• Stored data entries:
▶

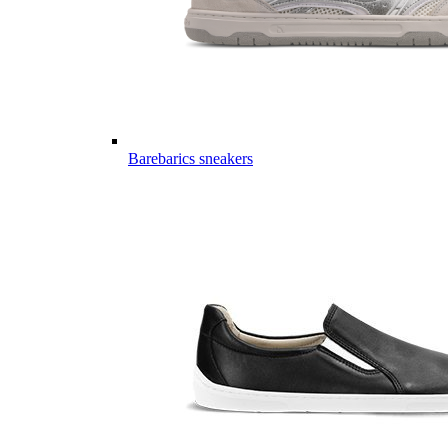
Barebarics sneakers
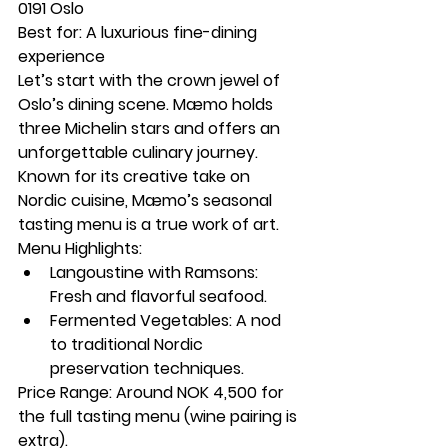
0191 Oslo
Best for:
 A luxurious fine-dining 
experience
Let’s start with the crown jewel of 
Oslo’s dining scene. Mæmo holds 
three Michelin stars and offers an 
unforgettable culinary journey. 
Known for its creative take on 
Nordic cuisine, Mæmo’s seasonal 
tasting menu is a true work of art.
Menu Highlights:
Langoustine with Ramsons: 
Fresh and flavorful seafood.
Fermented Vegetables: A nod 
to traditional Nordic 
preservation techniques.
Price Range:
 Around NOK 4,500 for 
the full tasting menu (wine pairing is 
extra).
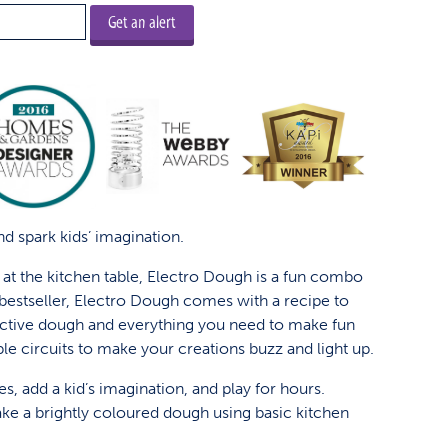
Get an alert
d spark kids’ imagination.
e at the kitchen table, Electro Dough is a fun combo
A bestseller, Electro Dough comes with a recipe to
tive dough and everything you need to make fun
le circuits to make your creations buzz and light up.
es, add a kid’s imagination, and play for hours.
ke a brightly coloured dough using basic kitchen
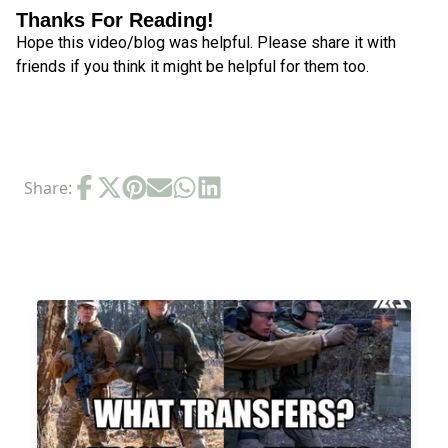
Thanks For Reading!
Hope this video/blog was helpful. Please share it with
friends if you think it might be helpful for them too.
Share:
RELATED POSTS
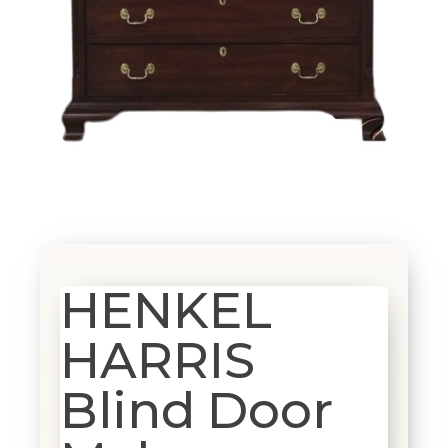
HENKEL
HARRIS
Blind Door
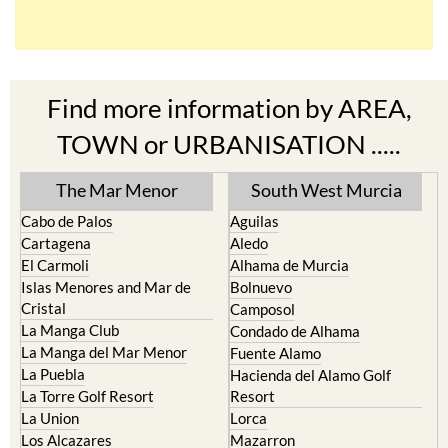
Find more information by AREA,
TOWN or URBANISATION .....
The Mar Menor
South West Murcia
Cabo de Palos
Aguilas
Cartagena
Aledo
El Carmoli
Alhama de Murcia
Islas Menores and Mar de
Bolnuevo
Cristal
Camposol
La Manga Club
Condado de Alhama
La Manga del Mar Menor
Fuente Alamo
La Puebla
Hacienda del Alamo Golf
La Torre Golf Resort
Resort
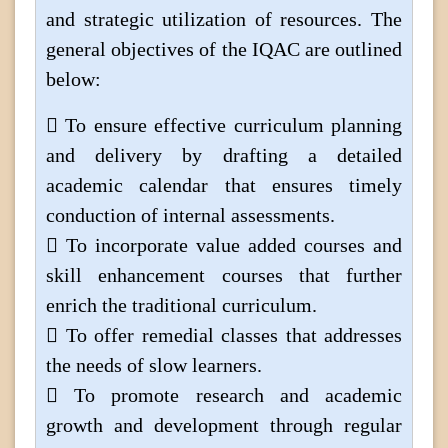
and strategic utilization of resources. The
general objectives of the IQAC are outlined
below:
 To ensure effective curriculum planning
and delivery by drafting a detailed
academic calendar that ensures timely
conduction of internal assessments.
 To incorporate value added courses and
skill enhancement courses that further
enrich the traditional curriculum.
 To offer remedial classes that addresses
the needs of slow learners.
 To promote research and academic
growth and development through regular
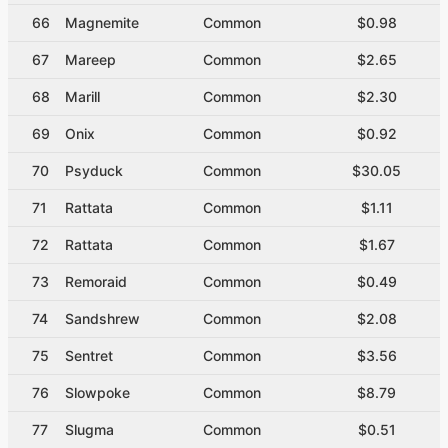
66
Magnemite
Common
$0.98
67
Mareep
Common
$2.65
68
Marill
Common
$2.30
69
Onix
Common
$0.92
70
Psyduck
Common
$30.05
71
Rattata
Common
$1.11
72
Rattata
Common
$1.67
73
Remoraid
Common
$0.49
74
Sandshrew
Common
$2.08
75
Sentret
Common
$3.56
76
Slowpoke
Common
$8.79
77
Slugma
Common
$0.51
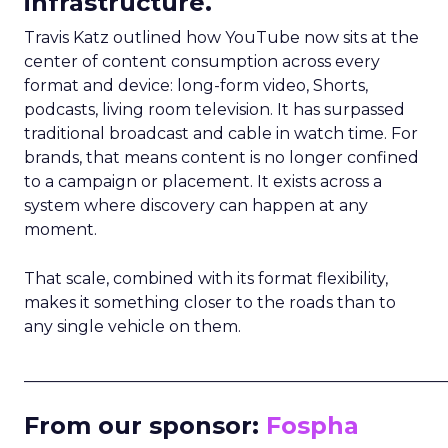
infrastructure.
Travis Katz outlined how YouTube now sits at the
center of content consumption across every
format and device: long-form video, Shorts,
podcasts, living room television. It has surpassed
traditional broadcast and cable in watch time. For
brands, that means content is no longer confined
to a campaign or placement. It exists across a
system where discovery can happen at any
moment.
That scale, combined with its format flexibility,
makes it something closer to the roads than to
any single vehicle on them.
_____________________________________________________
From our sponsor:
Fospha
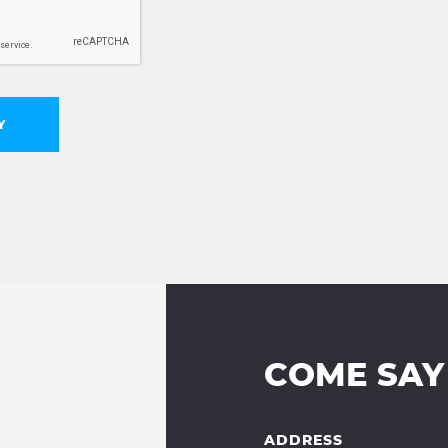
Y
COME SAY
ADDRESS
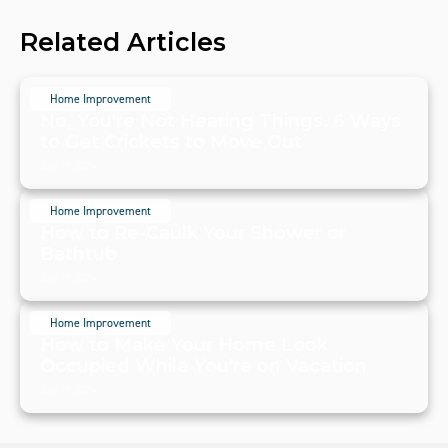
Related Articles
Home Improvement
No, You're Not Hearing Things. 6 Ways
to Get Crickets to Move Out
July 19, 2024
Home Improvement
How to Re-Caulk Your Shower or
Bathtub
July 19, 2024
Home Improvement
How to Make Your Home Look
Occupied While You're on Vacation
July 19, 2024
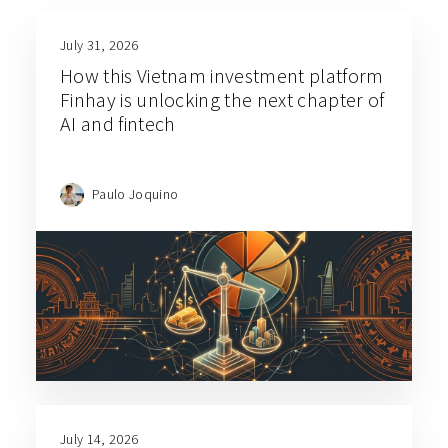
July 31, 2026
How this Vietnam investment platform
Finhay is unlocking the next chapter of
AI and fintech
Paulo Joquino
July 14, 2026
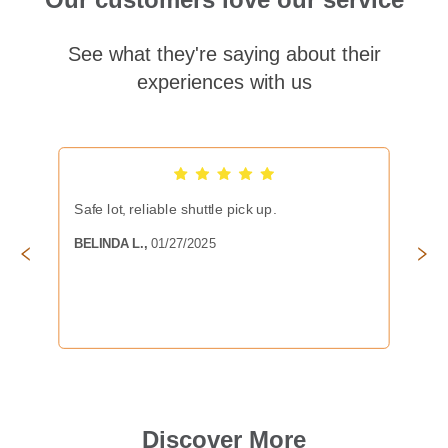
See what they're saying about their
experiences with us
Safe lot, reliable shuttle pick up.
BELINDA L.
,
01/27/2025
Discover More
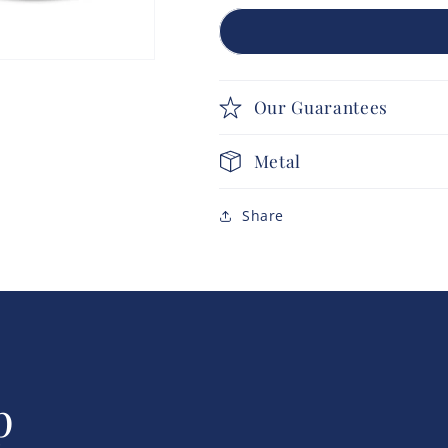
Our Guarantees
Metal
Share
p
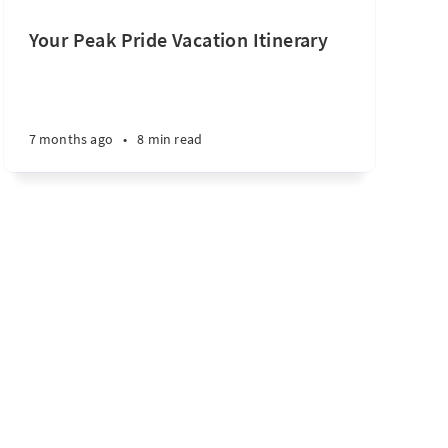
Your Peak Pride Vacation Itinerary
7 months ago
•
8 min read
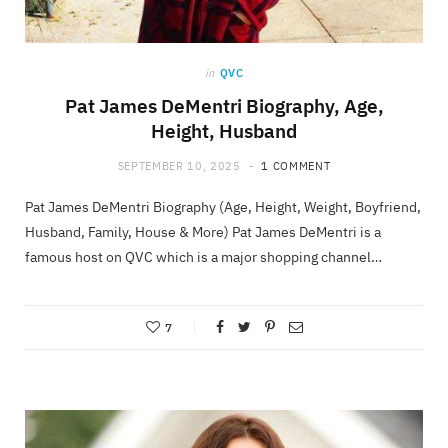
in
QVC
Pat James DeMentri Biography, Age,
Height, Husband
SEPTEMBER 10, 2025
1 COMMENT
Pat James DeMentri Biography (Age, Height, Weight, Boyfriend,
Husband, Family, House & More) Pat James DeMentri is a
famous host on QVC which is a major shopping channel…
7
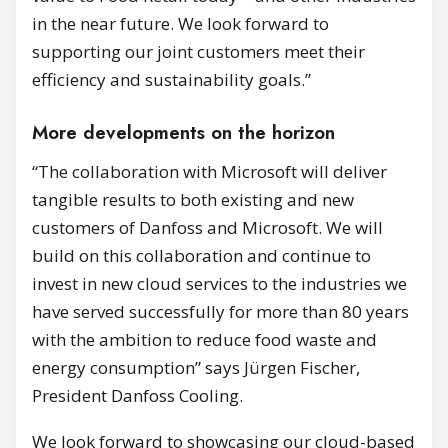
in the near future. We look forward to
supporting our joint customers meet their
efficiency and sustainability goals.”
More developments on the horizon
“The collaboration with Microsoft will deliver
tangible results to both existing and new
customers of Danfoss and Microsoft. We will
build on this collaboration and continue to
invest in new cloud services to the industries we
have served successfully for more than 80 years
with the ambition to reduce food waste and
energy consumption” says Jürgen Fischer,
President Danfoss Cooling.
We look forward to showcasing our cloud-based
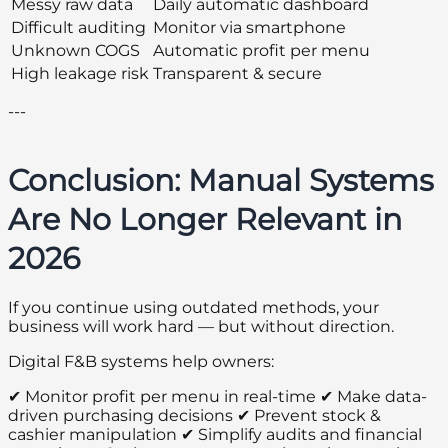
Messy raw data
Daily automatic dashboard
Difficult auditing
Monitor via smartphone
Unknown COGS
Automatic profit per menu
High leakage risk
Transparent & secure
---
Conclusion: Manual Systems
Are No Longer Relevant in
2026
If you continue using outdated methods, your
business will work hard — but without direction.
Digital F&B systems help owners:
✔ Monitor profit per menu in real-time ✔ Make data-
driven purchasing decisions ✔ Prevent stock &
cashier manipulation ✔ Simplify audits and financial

◀

• WHAT IS EXPECTED:
Find every line in the records above that holds the word "will", and copy each one.

• TASK OUTPUT:
“The collaboration with Microsoft will deliver
customers of Danfoss and Microsoft. We will
business will work hard — but without direction.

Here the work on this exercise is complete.